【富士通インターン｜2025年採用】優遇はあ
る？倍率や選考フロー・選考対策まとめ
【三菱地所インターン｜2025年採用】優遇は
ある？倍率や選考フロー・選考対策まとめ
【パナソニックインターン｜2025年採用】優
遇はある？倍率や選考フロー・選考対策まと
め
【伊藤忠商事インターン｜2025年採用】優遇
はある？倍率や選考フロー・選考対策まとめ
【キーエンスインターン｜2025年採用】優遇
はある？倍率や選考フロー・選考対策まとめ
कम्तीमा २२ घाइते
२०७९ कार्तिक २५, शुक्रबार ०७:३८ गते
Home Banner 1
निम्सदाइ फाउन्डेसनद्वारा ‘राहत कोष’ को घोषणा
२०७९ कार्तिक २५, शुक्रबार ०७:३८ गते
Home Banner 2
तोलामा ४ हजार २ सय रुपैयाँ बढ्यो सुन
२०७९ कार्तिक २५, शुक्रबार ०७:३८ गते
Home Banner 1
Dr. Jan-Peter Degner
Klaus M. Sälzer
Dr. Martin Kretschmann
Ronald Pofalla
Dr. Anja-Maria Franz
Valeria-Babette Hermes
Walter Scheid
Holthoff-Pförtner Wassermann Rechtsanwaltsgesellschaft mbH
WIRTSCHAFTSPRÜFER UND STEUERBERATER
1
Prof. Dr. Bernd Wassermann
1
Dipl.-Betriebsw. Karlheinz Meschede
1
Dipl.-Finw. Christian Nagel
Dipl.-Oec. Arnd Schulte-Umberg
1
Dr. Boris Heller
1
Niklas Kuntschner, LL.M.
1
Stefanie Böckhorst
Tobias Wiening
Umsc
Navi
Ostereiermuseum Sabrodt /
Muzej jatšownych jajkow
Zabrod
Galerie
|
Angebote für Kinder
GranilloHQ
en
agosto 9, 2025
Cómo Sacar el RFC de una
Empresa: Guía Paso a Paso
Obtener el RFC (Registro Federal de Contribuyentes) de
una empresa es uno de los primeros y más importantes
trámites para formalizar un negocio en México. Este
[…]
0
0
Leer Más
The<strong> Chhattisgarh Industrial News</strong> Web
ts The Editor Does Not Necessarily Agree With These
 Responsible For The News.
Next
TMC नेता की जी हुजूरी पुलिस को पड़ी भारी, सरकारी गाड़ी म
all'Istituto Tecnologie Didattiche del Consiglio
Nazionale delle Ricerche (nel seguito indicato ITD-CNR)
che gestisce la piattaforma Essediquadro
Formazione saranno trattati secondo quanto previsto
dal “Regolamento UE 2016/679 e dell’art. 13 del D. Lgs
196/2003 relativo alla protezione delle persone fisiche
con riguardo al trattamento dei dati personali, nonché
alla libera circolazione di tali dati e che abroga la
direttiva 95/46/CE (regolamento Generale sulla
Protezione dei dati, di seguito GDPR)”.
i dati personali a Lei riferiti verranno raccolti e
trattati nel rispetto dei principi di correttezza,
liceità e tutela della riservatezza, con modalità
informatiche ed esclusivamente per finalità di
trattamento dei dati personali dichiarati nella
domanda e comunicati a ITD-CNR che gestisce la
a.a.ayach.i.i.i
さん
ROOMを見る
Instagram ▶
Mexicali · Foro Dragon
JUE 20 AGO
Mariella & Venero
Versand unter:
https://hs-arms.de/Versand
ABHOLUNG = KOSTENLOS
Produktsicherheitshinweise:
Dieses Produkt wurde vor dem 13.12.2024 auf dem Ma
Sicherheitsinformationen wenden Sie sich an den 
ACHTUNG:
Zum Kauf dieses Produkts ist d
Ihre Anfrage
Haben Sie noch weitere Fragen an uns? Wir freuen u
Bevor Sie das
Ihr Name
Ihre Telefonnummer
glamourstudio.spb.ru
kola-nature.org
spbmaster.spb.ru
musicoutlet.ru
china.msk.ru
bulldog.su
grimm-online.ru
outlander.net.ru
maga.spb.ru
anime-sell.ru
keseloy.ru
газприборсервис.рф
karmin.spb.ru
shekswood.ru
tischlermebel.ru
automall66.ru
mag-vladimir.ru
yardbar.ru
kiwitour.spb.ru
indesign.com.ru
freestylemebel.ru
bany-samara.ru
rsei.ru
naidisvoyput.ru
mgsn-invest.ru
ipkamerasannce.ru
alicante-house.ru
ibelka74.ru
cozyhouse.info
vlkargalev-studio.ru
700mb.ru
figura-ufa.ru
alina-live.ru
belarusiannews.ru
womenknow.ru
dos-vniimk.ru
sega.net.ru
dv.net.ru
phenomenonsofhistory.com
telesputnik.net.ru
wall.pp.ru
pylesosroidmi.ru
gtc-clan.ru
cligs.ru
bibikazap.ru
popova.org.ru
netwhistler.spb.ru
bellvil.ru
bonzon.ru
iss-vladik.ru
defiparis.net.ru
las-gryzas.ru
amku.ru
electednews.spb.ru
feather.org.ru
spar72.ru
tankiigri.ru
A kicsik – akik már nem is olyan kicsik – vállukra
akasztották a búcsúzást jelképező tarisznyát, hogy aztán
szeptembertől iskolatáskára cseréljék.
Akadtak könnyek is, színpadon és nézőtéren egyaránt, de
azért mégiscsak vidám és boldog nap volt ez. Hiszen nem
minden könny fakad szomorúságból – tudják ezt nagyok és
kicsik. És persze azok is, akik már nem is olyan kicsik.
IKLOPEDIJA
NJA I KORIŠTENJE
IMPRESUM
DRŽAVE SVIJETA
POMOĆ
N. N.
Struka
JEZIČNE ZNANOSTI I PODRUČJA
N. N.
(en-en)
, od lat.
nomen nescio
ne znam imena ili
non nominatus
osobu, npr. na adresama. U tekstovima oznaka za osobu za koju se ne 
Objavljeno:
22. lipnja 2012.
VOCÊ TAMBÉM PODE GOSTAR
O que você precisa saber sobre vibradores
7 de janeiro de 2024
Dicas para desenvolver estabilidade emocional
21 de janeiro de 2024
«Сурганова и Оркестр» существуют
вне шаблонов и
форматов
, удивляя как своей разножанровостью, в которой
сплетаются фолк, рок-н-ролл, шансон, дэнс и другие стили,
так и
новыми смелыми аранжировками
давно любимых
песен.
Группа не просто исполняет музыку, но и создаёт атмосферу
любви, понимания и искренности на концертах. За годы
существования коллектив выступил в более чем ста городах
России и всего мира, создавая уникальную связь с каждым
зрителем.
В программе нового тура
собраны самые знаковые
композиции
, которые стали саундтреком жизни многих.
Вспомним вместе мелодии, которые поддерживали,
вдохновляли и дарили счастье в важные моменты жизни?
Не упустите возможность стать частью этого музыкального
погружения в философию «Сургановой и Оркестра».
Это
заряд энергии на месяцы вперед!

- - - - - - -

* Assignment
Every line holding the word "para" should be copied out of the material.

* Result
trámites para formalizar un negocio en México. Este
Dicas para desenvolver estabilidade emocional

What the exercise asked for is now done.